MIDCOUNTRY BANK, BY AND THROUGH | UMB BANK, N.A., AS AGENT | |
ITS PIONEER MILITARY LENDING | ||
DIVISION | ||
By: ____________________________ | By: ____________________________ | |
Name: Xxxxx Xxxxx | Name: | |
Title: President and Chief Executive Officer | Title: | |
PIONEER FINANCIAL SERVICES, INC | PSLF, Inc. | |
By: ____________________________ | By: ____________________________ | |
Name: Xxxxx X. Stack | Name: Xxxxx X. Stack | |
Title: Treasurer | Title: Treasurer | |
PIONEER FUNDING, INC. | PIONEER SERVICES SALES FINANCE, INC. | |
FINANCE, INC. | ||
By: ____________________________ | By: ____________________________ | |
Name: Xxxxx X. Stack | Name: Xxxxx X. Stack | |
Title: Secretary and Treasurer | Title: Secretary and Treasurer | |
EXHIBIT A
Fees for Services
For the period after October 1, 2014
1.Loan Origination Reimbursement Fee
A fee of $26.00 for each loan (not including retail installment contracts) originated by the Bank and purchased by Funding. The fee is intended to fairly reimburse the Bank for the costs associated with its loan origination expenses and it will be paid at the time of loan purchase. This fee may be adjusted annually on the basis of the annual increase or decrease in the Bank’s ASU 310-20 Receivables-NonRefundable Fees and Other Costs (formerly FAS 91) cost analysis.
2. Annual Base Fee
An annual fee of $500,000 will be paid to the Bank in twelve (12) equal monthly installments each due on or before the 5th business day of each month of the year. This fee is intended to fairly reimburse the Bank for the servicing costs associated with maintaining its customers’ relationships.
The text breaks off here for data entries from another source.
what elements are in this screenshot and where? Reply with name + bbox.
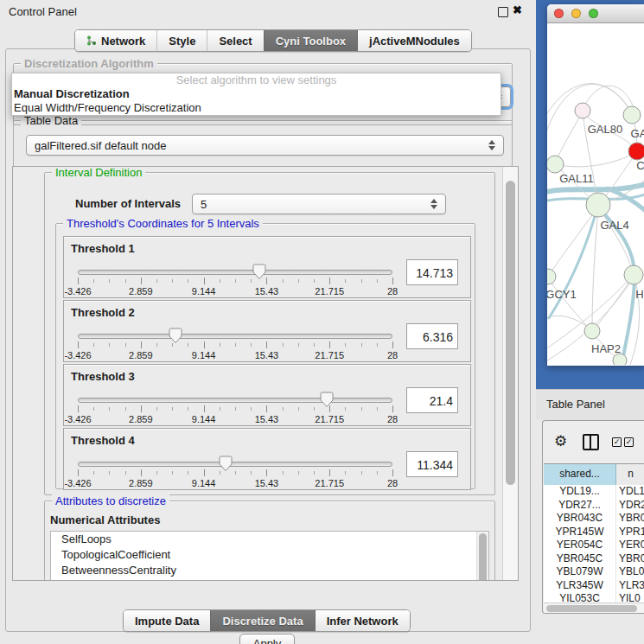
network-node[interactable]	[547, 156, 564, 173]
attribute-list-item[interactable]: SelfLoops	[51, 532, 488, 547]
threshold-value-field[interactable]: 11.344	[406, 451, 458, 477]
threshold-label: Threshold 1	[71, 242, 135, 255]
column-header-name[interactable]: n	[616, 464, 644, 485]
threshold-value-field[interactable]: 6.316	[406, 323, 458, 349]
table-row[interactable]: YBR045CYBR0	[544, 552, 644, 566]
table-row[interactable]: YDL19...YDL1	[544, 485, 644, 499]
table-cell-name: YPR1	[616, 526, 644, 539]
split-pane-icon[interactable]	[583, 434, 599, 450]
table-data-combo[interactable]: galFiltered.sif default node	[26, 135, 504, 156]
tick-label: 15.43	[255, 286, 279, 296]
threshold-slider[interactable]: -3.4262.8599.14415.4321.71528	[78, 391, 392, 424]
threshold-label: Threshold 4	[71, 434, 135, 447]
numerical-attributes-list[interactable]: SelfLoopsTopologicalCoefficientBetweenne…	[50, 531, 489, 581]
threshold-label: Threshold 2	[71, 306, 135, 319]
tab-label: Impute Data	[135, 615, 199, 628]
attribute-list-item[interactable]: BetweennessCentrality	[51, 563, 488, 578]
table-row[interactable]: YPR145WYPR1	[544, 526, 644, 539]
network-node[interactable]	[547, 269, 556, 284]
tick-mark	[141, 469, 142, 476]
tick-mark	[78, 405, 79, 412]
tab-infer-network[interactable]: Infer Network	[315, 610, 410, 631]
threshold-value-field[interactable]: 21.4	[406, 387, 458, 413]
tick-mark	[220, 343, 220, 347]
network-edge[interactable]	[549, 207, 597, 318]
table-row[interactable]: YDR27...YDR2	[544, 499, 644, 513]
tab-network[interactable]: Network	[75, 30, 156, 51]
table-row[interactable]: YBR043CYBR0	[544, 512, 644, 526]
close-traffic-light-icon[interactable]	[554, 9, 564, 18]
network-node[interactable]	[628, 143, 644, 160]
num-intervals-combo[interactable]: 5	[192, 194, 446, 214]
tick-mark	[392, 469, 393, 476]
algorithm-option[interactable]: Manual Discretization	[12, 87, 501, 101]
checkbox-icon[interactable]: ✓	[612, 437, 622, 447]
attributes-scrollbar[interactable]	[476, 532, 488, 581]
network-edge[interactable]	[598, 207, 634, 274]
tick-mark	[298, 279, 299, 283]
network-node[interactable]	[584, 323, 600, 339]
tab-label: Discretize Data	[222, 615, 303, 628]
slider-thumb-icon[interactable]	[169, 328, 182, 344]
float-window-icon[interactable]	[498, 7, 508, 17]
gear-icon[interactable]: ⚙	[554, 432, 567, 450]
settings-vertical-scrollbar[interactable]	[502, 167, 518, 580]
threshold-value-field[interactable]: 14.713	[406, 259, 458, 285]
attribute-list-item[interactable]: TopologicalCoefficient	[51, 547, 488, 563]
table-row[interactable]: YLR345WYLR3	[544, 579, 644, 593]
threshold-slider[interactable]: -3.4262.8599.14415.4321.71528	[78, 263, 392, 296]
tick-mark	[283, 343, 284, 347]
tab-impute-data[interactable]: Impute Data	[124, 610, 210, 631]
tick-label: 28	[387, 350, 398, 360]
slider-ticks	[78, 405, 392, 413]
threshold-slider[interactable]: -3.4262.8599.14415.4321.71528	[78, 455, 392, 488]
network-node[interactable]	[586, 193, 610, 217]
table-horizontal-scrollbar[interactable]	[544, 603, 644, 613]
table-cell-shared: YPR145W	[544, 526, 616, 539]
minimize-traffic-light-icon[interactable]	[571, 9, 581, 18]
network-canvas[interactable]: GAL80GACGAL11GAL4GCY1HHAP2	[547, 22, 644, 365]
checkbox-icon[interactable]: ✓	[624, 437, 634, 447]
threshold-panel: Threshold 4-3.4262.8599.14415.4321.71528…	[63, 428, 471, 490]
zoom-traffic-light-icon[interactable]	[589, 9, 598, 18]
tab-cyni-toolbox[interactable]: Cyni Toolbox	[264, 30, 357, 51]
table-cell-shared: YBR045C	[544, 552, 616, 566]
threshold-panel: Threshold 3-3.4262.8599.14415.4321.71528…	[63, 364, 471, 426]
tick-label: 15.43	[255, 478, 279, 488]
network-node[interactable]	[623, 106, 641, 124]
tick-mark	[314, 471, 315, 475]
tab-label: Network	[101, 35, 145, 48]
tab-discretize-data[interactable]: Discretize Data	[210, 610, 314, 631]
apply-button[interactable]: Apply	[239, 634, 295, 644]
tab-select[interactable]: Select	[207, 30, 263, 51]
tab-style[interactable]: Style	[156, 30, 207, 51]
network-node[interactable]	[575, 103, 590, 118]
tick-mark	[314, 343, 315, 347]
network-edge[interactable]	[549, 207, 598, 276]
node-label: GA	[631, 127, 644, 140]
slider-thumb-icon[interactable]	[219, 456, 233, 472]
table-panel: ⚙ ✓ ✓ shared... n YDL19...YDL1YDR27...YD…	[542, 420, 644, 614]
tick-mark	[141, 277, 142, 284]
interval-group-title: Interval Definition	[52, 166, 145, 179]
network-edge[interactable]	[555, 153, 635, 167]
tab-jactivemnodules[interactable]: jActiveMNodules	[357, 30, 471, 51]
tick-mark	[345, 279, 346, 283]
scrollbar-thumb[interactable]	[506, 181, 515, 485]
network-edge[interactable]	[608, 188, 644, 214]
column-header-shared[interactable]: shared...	[544, 464, 616, 485]
algorithm-option[interactable]: Equal Width/Frequency Discretization	[12, 101, 501, 115]
network-node[interactable]	[624, 265, 643, 284]
tick-mark	[156, 471, 157, 475]
close-icon[interactable]: ✖	[513, 3, 522, 16]
table-row[interactable]: YER054CYER0	[544, 539, 644, 552]
tick-mark	[392, 277, 393, 284]
table-row[interactable]: YBL079WYBL0	[544, 565, 644, 579]
threshold-slider[interactable]: -3.4262.8599.14415.4321.71528	[78, 327, 392, 360]
slider-thumb-icon[interactable]	[320, 392, 334, 408]
network-edge[interactable]	[548, 278, 590, 330]
slider-thumb-icon[interactable]	[252, 264, 266, 280]
attributes-group-title: Attributes to discretize	[52, 494, 169, 507]
table-row[interactable]: YIL053CYIL0	[544, 592, 644, 603]
network-edge[interactable]	[594, 276, 634, 329]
This fee may be adjusted annually on the basis of the annual increase or decrease in the Consumer Price Index.
2.Servicing Fee
A servicing fee in an amount equal to 5.95% of the outstanding principal balance of the Customers’ Loans serviced as of the last day of each month. The fee will be paid on or before the 5th business day of the following month. The Bank will retain a portion of ancillary product revenue in accordance with its Affiliate Fee Sharing Agreement dated September 29, 2014, and will also retain all late charges and NSF fees collected on accounts serviced. The servicing fee may also be adjusted annually on the basis of the annual increase or decrease in the Consumer Price Index.
3.Special Services Fee
A monthly fee shall be paid to the Bank for services rendered in specific areas that are not included in the Loan Sale and Master Services Agreement at a rate of 125% of cost based on the cost of such services as determined in the prior year fiscal year end unless the cost of such services have materially changed since the prior fiscal year end. Examples of these costs may include but are not limited to Loan Production Office Management, special collections strategies, special marketing campaigns.
4.Implementation Fee
A one-time implementation fee of $1,650,000 will be paid to the Bank for the costs to implement the FIS system and its related system and infrastructure. This fee is to be paid to the Bank in five (5) monthly installments beginning in October 2014 and ending in February, 2015, which is the estimated go-live date.